I have a very small group of friends that I see when we're able to find the time. There have been times when we’ve gone months without talking, but it doesn’t affect who we are as friends. These past few years, I’ve had more friendships fade away. It doesn’t stir me like it used to, and I know now that having a few quality good friends is a lot more important than having a bunch of acquaintances. I only hang out with those who inspire me and make me feel alive.
Getting older gives you the gift of feeling exhausted by certain people or situations and being 100% OK with it
You learn to lean into that.
Lately, I’ve really enjoyed staying at home, puttering around my house and taking it easy when my kids are with their dad instead of going out for a girls’ night or going shopping — two things I always used to do to occupy my time because it was too hard to be alone with my own thoughts.
I’m finding myself getting rid of things whenever I can. I love the feeling of a clean closet and not a lot of stuff around me.
When I shop, I’m now much pickier. I no longer feel the urge to go out and get something as soon as it sparks my interest. I take my time and really think about if I'm going to use it or wear it.
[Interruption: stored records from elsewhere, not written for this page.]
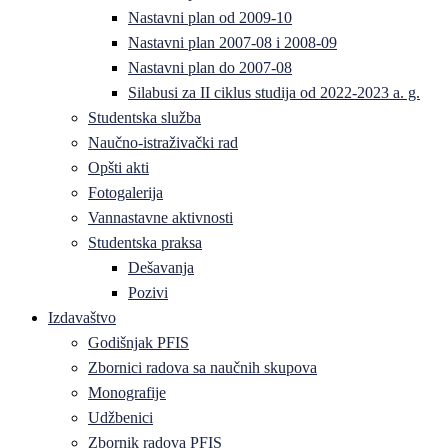
Nastavni plan od 2009-10
Nastavni plan 2007-08 i 2008-09
Nastavni plan do 2007-08
Silabusi za II ciklus studija od 2022-2023 a. g.
Studentska služba
Naučno-istraživački rad
Opšti akti
Fotogalerija
Vannastavne aktivnosti
Studentska praksa
Dešavanja
Pozivi
Izdavaštvo
Godišnjak PFIS
Zbornici radova sa naučnih skupova
Monografije
Udžbenici
Zbornik radova PFIS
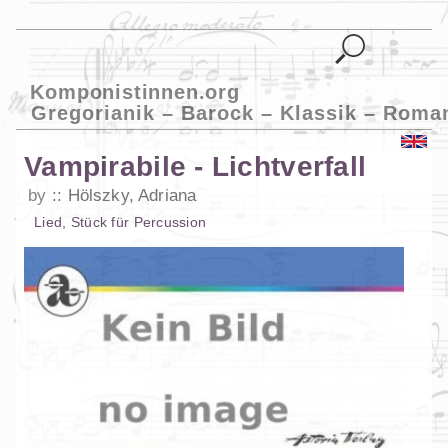
Komponistinnen.org
Gregorianik – Barock – Klassik – Roma
Vampirabile - Lichtverfall
by
Hölszky, Adriana
Lied
,
Stück
für
Percussion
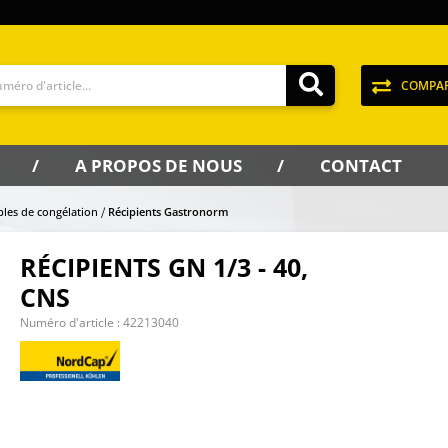
COMPA
A PROPOS DE NOUS
CONTACT
bles de congélation
Récipients Gastronorm
RÉCIPIENTS GN 1/3 - 40,
CNS
Numéro d'article :
42213040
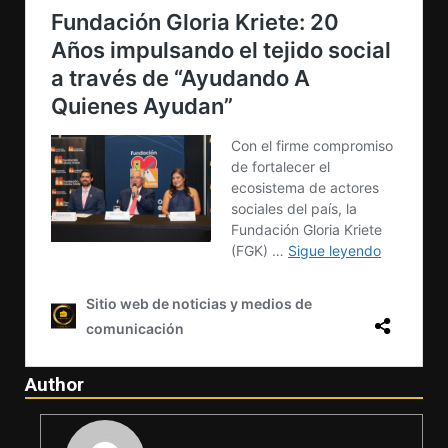
Author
Getting older gives you the gift of learning that things and stuff don't make you happy for very long
I love having weekends that are free of plans. I used to fill them up with lots to do and felt like I was wasting my time if I didn’t plan events or run around all over the place. I always felt like we weren’t living life if we stayed home on a Saturday, or didn’t say yes to every invite.
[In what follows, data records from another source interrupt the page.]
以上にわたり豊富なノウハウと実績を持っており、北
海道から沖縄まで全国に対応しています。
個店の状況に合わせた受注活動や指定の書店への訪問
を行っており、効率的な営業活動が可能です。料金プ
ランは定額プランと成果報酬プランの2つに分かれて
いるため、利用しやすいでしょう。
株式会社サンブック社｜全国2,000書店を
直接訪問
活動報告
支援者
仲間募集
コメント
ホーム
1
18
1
Getting older gives you the gift of realizing that some of the best memories aren’t manufactured
And the realization that when you leave room for surprises to show up in your life — like an impromptu pizza night, or a trip to the craft store that turns into bonding with your kids — it fills you up in a way that having things planned and checking them off the list can’t.
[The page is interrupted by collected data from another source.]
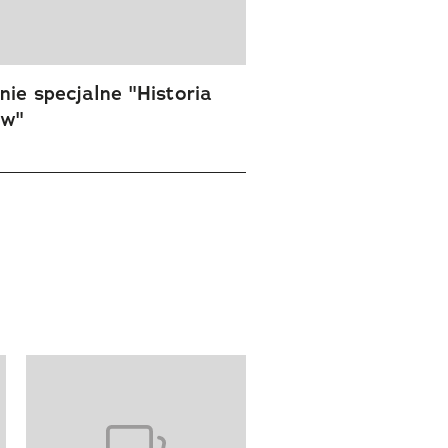
ie specjalne "Historia
ów"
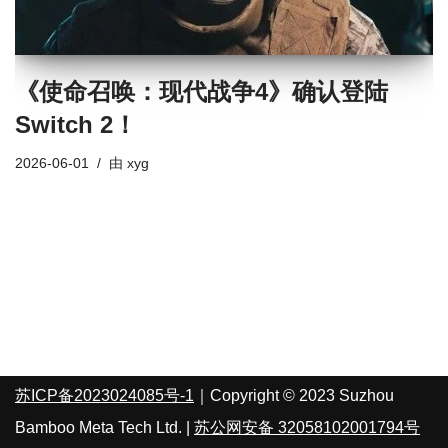
《使命召唤：现代战争4》确认登陆
Switch 2！
2026-06-01
由
xyg
苏ICP备2023024085号-1
｜Copyright © 2023 Suzhou
Bamboo Meta Tech Ltd. |
苏公网安备 32058102001794号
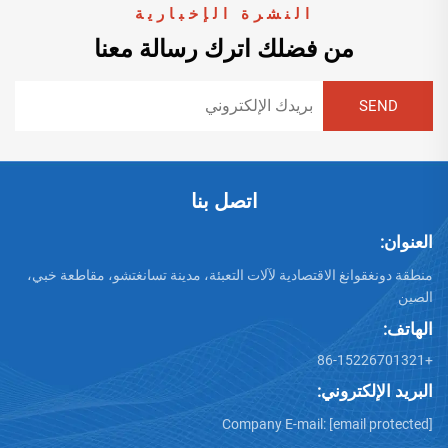
النشرة الإخبارية
من فضلك اترك رسالة معنا
اتصل بنا
العنوان:
منطقة دونغقوانغ الاقتصادية لآلات التعبئة، مدينة تسانغتشو، مقاطعة خبي،
الصين
الهاتف:
+86-15226701321
البريد الإلكتروني:
Company E-mail:
[email protected]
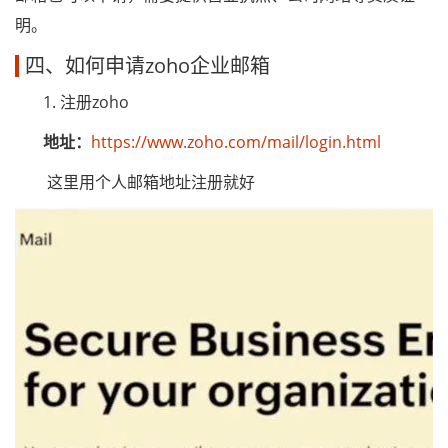
明。
四、如何申请zoho企业邮箱
1. 注册zoho
地址：
https://www.zoho.com/mail/login.html
这里用个人邮箱地址注册就好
I don’t crave fancy dinners or long trips. That urge to have a big dream house is gone, and I don’t care about being surrounded by friends all the time.
I’m at peace with less: less stuff to take care of, less plans to keep track of, less people in my life who don’t lift me up.
Getting older gives us the gift of spotting what’s really important
Your success isn’t measured by how many handbags you have, how your home is decorated, or how many people are listed in your Contacts.
What matters (to me, anyway) is having less chaos and stress in my life so I can enjoy the basics, like spending time with my family instead of caring for a big house and lawn. It’s about having one friend you can count on instead of a handful of people who aren’t really there for you.
And mostly, it’s about slowing down and learning that peace and happiness comes from the small things in life that we don’t get a chance to see when we are so busy trying to keep up with it all.